DYNAMIC STRENGTH EVALUATION OF STRAIGHT PIPE USING ENERGY BALANCE METHOD

This paper describes a relationship between fatigue failure and the input energy from results of forced vibration experiment using straight pipe. In Japan, mechanical structures installed in nuclear power plants such as piping and equipment are usually designed statically in the elastic region. Although these mechanical structures have a sufficient seismic safety margin, understanding the ultimate strength is very important in order to improve the seismic safety reliability in an unexpected severe earthquake such as the Great Kobe Earthquake (1995) and the Niigataken Chuetsu-oki Earthquake (2007) in Japan. A rational design method is also being required in accordance with a revision of seismic standard in Japan. In this study, the ultimate strength of a mechanical structure is investigated from a viewpoint of the energy balance equation that is one of valid methods for the structural calculation.
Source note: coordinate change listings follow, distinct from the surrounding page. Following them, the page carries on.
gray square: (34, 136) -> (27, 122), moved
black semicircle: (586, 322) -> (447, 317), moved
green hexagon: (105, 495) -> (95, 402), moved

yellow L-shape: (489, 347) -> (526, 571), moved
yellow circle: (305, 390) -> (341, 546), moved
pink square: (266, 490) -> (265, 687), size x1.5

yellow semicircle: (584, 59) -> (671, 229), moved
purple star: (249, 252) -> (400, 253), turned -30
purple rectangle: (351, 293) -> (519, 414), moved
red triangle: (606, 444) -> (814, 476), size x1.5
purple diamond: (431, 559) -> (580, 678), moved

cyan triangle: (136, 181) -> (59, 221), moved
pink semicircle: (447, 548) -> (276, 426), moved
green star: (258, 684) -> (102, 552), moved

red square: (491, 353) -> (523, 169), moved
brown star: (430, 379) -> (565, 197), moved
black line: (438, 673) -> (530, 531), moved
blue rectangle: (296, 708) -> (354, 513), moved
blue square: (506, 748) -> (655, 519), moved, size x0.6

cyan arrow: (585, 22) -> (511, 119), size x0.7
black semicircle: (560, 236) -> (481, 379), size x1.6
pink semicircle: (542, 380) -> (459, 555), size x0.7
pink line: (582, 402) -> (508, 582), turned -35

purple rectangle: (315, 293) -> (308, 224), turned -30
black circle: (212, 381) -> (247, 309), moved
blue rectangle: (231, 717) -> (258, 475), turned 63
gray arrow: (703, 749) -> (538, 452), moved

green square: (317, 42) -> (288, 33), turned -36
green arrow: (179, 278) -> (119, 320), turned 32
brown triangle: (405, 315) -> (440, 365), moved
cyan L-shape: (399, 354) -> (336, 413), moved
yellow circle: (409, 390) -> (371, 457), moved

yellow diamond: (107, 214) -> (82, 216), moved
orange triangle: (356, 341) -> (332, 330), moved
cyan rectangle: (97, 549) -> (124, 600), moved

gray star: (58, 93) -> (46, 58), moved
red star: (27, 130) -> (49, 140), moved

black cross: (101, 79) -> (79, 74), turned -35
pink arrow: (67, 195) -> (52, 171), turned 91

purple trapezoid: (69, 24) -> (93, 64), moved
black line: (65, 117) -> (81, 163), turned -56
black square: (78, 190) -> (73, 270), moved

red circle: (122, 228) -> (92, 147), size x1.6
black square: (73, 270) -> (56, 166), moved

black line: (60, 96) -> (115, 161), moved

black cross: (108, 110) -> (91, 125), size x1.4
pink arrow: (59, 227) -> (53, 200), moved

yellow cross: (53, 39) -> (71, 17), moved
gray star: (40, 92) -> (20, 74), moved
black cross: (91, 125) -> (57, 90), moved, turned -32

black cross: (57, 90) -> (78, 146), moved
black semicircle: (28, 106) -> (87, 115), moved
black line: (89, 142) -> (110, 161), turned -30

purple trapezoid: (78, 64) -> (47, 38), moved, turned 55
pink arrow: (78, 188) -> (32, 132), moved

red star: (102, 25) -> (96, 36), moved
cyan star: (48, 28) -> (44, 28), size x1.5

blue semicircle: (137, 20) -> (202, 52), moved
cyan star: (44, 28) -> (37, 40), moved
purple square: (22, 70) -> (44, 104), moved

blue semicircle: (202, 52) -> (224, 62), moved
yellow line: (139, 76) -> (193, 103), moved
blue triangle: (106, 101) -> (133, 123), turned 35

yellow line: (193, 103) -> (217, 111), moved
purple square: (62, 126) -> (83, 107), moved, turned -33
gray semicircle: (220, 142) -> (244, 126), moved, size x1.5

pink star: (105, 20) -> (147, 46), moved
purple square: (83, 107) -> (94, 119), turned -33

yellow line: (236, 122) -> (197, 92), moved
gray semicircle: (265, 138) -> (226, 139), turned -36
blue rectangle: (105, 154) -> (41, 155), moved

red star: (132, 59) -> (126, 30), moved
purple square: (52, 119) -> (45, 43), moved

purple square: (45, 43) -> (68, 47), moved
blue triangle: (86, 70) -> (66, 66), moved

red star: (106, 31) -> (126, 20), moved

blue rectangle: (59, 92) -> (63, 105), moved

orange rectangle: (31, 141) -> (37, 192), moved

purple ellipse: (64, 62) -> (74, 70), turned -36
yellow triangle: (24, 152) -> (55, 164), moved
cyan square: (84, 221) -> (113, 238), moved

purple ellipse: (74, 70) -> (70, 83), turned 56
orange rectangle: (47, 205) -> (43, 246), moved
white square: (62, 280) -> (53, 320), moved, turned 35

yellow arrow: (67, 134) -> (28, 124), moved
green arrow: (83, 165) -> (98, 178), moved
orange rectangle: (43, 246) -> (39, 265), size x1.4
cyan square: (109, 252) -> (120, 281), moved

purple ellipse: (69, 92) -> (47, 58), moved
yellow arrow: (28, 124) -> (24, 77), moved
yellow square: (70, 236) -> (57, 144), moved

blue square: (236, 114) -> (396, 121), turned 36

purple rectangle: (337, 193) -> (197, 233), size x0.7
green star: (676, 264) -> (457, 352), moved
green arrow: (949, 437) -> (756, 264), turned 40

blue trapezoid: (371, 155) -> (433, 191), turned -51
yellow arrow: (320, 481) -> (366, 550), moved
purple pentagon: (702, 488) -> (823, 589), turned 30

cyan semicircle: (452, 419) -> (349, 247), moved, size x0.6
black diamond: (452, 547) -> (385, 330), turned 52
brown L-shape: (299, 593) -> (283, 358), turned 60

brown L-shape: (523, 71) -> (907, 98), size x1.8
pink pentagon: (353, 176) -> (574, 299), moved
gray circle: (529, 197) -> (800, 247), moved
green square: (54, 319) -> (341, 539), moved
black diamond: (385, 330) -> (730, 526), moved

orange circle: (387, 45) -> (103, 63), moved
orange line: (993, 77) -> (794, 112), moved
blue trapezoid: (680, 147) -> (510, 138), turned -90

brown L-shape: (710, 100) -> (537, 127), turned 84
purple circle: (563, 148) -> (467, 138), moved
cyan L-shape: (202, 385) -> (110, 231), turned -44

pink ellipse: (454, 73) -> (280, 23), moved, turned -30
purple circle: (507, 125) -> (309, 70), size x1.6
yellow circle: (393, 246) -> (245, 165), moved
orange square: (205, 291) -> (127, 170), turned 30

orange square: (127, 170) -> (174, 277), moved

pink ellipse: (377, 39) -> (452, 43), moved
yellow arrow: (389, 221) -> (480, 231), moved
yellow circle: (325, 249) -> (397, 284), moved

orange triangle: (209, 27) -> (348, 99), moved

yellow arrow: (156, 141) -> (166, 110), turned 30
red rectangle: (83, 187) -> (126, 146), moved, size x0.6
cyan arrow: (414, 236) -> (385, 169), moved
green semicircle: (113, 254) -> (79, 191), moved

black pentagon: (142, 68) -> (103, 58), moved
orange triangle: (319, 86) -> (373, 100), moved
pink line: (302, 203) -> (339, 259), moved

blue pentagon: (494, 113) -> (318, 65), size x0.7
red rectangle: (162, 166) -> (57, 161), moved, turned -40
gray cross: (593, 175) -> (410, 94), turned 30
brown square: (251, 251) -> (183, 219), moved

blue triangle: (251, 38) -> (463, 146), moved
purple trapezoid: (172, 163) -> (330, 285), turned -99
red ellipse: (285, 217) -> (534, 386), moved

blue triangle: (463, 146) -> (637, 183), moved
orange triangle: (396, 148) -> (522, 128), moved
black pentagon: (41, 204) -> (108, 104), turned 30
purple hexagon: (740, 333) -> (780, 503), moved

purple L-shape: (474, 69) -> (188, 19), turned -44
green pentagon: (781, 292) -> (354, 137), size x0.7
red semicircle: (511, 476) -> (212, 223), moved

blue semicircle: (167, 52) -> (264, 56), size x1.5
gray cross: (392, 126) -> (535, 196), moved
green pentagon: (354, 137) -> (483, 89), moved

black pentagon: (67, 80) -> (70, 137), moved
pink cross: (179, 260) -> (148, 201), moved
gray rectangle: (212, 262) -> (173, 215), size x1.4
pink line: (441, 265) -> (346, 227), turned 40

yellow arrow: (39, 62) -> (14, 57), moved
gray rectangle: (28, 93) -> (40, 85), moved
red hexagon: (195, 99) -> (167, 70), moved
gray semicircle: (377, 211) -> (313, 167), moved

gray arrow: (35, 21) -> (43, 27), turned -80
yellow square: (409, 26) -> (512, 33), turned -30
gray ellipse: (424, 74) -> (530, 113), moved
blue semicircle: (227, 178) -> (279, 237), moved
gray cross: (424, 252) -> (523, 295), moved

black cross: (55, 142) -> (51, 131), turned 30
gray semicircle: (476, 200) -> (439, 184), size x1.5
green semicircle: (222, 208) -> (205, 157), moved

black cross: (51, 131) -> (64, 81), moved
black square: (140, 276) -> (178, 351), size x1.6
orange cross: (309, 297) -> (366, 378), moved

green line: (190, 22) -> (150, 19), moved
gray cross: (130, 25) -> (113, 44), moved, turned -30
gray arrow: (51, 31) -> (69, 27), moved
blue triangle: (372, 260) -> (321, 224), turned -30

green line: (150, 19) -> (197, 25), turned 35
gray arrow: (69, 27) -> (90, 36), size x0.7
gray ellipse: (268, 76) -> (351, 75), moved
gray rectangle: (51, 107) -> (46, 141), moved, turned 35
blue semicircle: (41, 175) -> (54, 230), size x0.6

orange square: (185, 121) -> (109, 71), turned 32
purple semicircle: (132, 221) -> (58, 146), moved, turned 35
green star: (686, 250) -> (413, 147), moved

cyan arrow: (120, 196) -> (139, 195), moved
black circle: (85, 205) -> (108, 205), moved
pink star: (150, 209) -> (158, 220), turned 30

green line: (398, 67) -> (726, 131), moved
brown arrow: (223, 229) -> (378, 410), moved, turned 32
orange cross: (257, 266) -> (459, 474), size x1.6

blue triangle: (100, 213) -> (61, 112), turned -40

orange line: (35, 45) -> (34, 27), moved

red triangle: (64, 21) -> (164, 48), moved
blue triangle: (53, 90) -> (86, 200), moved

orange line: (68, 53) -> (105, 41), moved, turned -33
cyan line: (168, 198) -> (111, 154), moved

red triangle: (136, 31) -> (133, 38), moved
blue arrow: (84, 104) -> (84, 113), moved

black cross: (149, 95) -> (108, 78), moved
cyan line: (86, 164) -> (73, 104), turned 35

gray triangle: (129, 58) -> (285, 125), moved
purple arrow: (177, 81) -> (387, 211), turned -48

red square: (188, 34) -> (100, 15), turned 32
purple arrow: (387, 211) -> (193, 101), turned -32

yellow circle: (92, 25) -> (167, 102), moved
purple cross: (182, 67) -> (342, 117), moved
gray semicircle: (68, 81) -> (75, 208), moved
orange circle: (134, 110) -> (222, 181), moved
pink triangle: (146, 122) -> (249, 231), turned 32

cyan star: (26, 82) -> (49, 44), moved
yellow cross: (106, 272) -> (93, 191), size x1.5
A main feature of the energy balance equation is that explains accumulated information of motion. Therefore the energy balance is adequate for an investigation into the influence of cumulative load. Authors have already confirmed a relationship between fatigue failure and the input energy from results of experiments using simple single degree of freedom models in a previous study. In this paper, straight pipe models are adopted instead of simple single degree of freedom models, and the relationship between fatigue failure and the input energy is investigated. The straight pipe model is made of stainless steel, and has natural frequency of approximately 21 Hertz. The investigation is implemented by forced vibration experiments that lead the experimental model to fatigue failure. In the experiment, colored random waves whose predominant frequencies are similar to natural frequency of the experimental model are input. The experimental model vibrates in the elasto-plastic region due to the colored random wave input, and cracks finally. As a result of the experiment, it is confirmed that the input energy for failure increase with an increase of time for failure. In other words, much input energy for failure is needed in case of small input level. This tendency is same as the result of the previous study using simple single degree of freedom model. Therefore it is expected that any actual piping satisfy this tendency, and time for failure can be expected by using energy balance.